The Overexamined Life
Recently a friend recommended I read Let the Great World Spin by Colum McCann. Full of short stories, it’s starting to become one of my favorite books. McCann has the ability to pull you in and give insight into not only what the characters are doing, but how they’re actually feeling in any given moment. As he was describing the grief felt by a mother whose son was killed in the Vietnam war, he mentioned this quote:
“The overexamined life is not worth living”
Interesting isn’t it? Aside from the nod to Socrates, McCann gives us some simple advice. We all know the dangers of overthinking. It adds stress, takes away from accomplishing our goals, and most of the time the little scenarios that we play out in our heads never even end up happening. Thinking too much about something and analyzing it over and over again does nobody any good, so why do we continue to do it?

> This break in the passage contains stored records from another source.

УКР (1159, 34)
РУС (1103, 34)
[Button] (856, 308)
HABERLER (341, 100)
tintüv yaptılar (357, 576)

I wish I had an answer to that question. Honestly, if I did I’d be much better off. Every decision or conversation that I had wouldn’t be analyzed over and over again until I had exhausted all possible scenarios in my head. I want to say this used to serve some kind of purpose in our primitive past. But I’m much more inclined to say this is just a byproduct of something we as humans are all very good at; producing situations in our mind and trying to predict the most likely outcome. However, instead of helping us predict the future, this ability has transformed into something we use to replay imperfect moments in our past.
If you think about it, over-thinking is just a result of feeling as if there’s no control over our lives. We all have the power to manage most of the things that happen to us — most. But for the times that we don’t, I think it’s important to remember that no matter how many times we play out different scenarios in our head, unexpected events will always happen. The hardest part about reducing overthinking is being able to differentiate between things that can be changed, and things that can’t. Once you find the right balance, it’s all about implementing it so the days of constantly worrying over the small things become few and far between. Realizing that — in the grand scheme of things — most of the things you’ve been worried about are only bothersome to you. After you’re able to come to terms with knowing not everything is in your control, you can free your worried mind and direct your focus to things that are in your power to change.

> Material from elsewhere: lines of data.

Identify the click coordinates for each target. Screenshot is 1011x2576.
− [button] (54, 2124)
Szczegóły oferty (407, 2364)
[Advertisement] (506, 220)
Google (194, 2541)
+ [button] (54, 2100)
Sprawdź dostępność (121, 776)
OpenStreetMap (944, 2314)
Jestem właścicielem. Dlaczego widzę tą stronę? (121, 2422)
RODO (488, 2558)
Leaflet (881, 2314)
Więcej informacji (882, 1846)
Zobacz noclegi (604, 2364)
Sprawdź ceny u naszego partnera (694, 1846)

Everything has an opportunity cost. So by not replaying a conversation in your head for the 10th time, you instead get to focus on something concrete, and make a difference in your life where it’s actually possible to. Rather than wasting all of your energy thinking about what you should have said or what you should have done, you can instead learn quickly from your mistakes and improve for the next situation. Learning from your past failures and shortcomings is a vital skill, but getting wrapped up in them and constantly berating yourself for making those mistakes only sets you further back from your goals.

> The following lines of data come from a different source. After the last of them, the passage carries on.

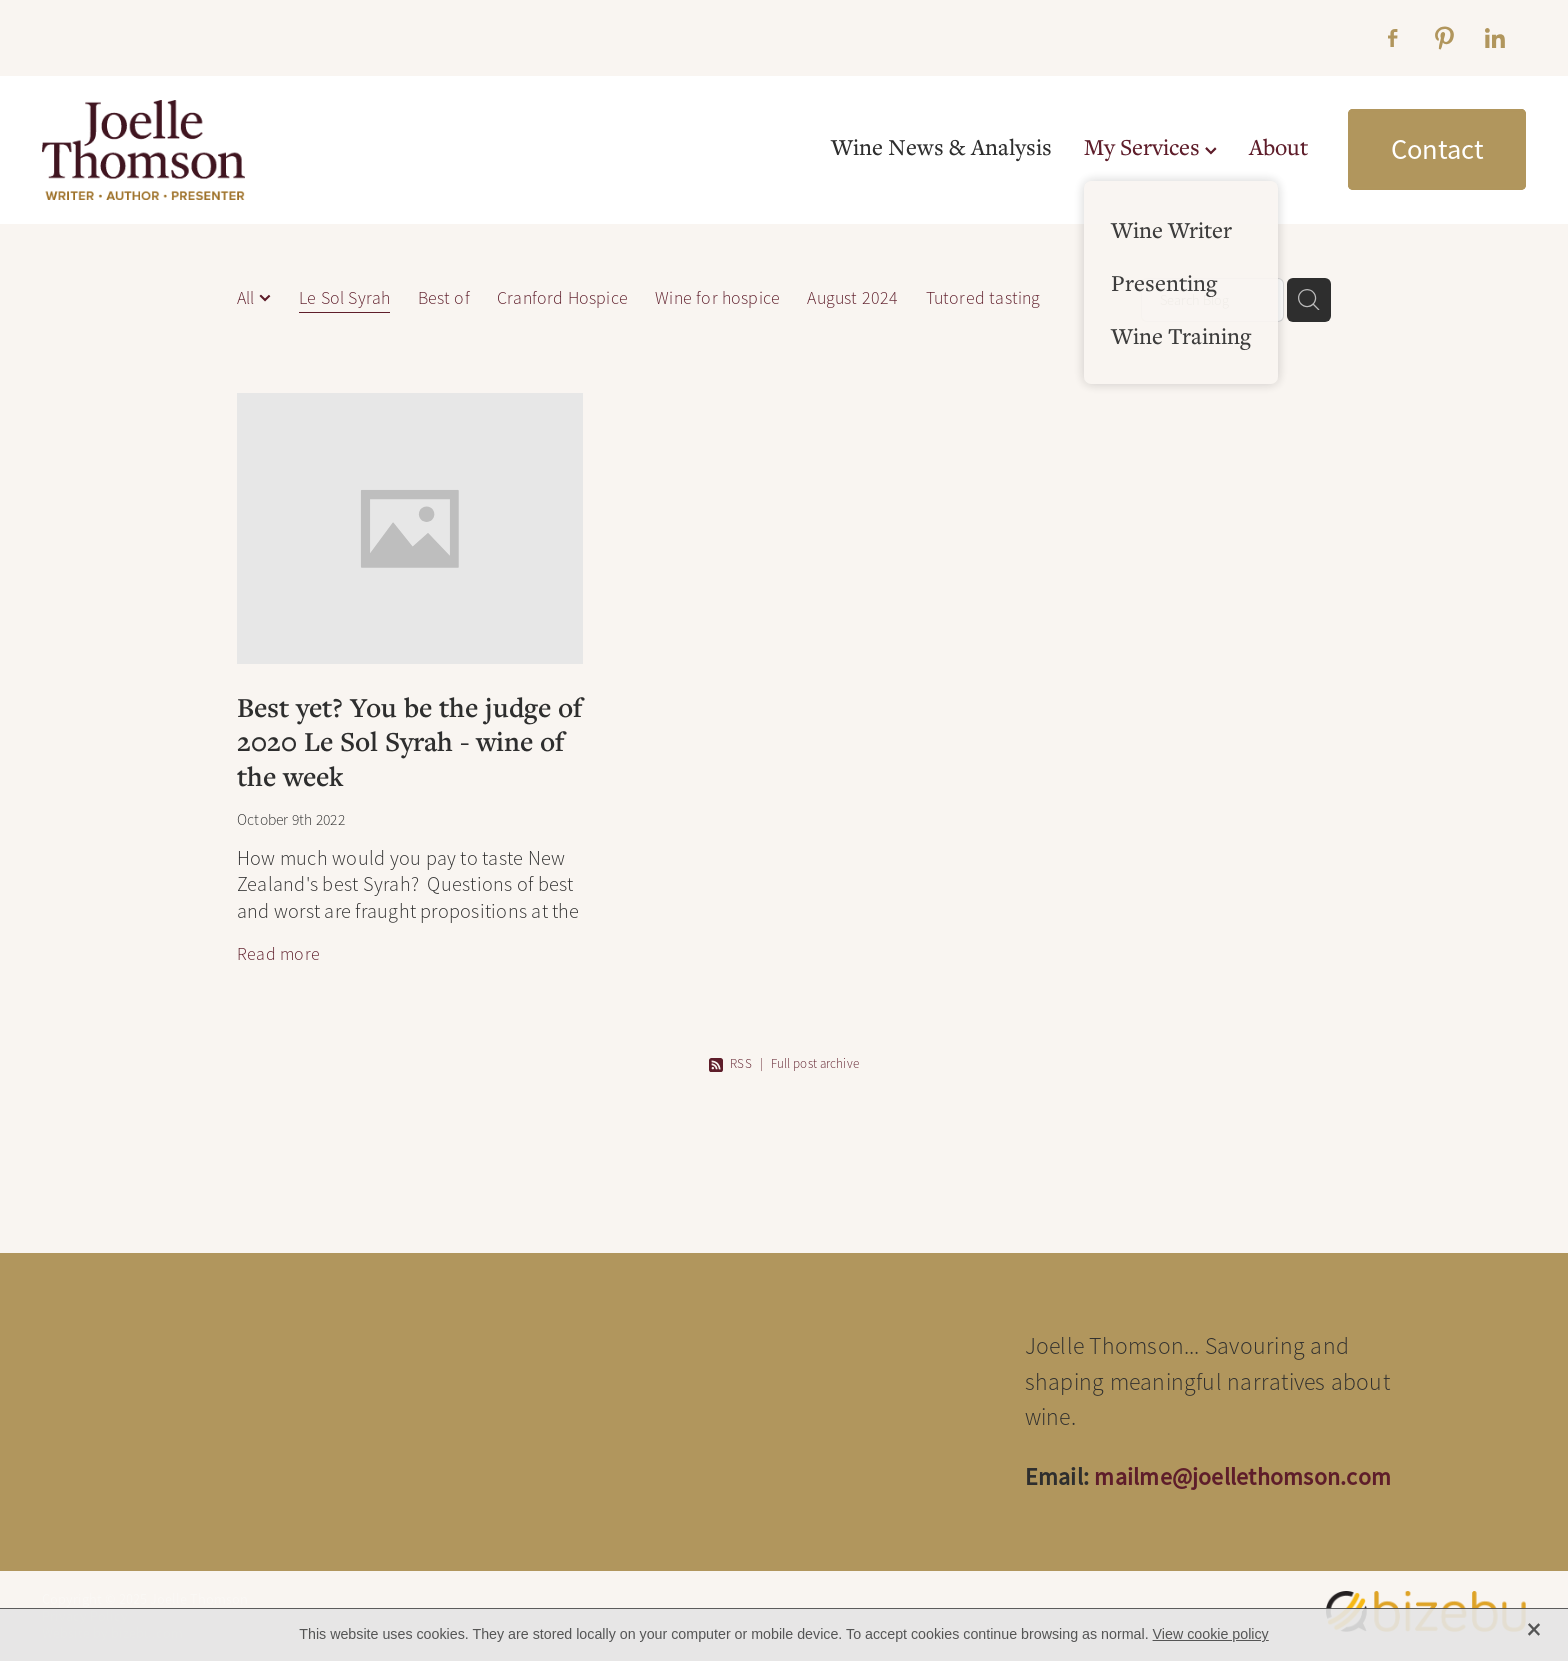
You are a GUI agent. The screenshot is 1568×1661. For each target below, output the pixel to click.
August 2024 (852, 298)
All (248, 298)
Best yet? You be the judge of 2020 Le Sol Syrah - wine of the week (409, 741)
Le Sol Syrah (344, 298)
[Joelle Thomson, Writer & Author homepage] (190, 150)
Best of (444, 298)
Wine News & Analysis (941, 146)
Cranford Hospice (562, 298)
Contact (1437, 149)
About (1278, 146)
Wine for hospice (717, 298)
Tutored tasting (983, 298)
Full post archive (815, 1064)
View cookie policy (1211, 1634)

I’m not saying this is easy, I’m not saying it will happen overnight, and I’m definitely not saying I have perfected this skill. In fact far from it. But even though I’m still a ways away from living a worry-free life, by being conscious of my tendency to overthink things, I’ve noticed a large difference. It may not be easy to overcome, but with deliberate practice, we can all learn to calm down a little, and not stay up late at night going over why we said ‘you too’ to the waiter that told us to enjoy our meal.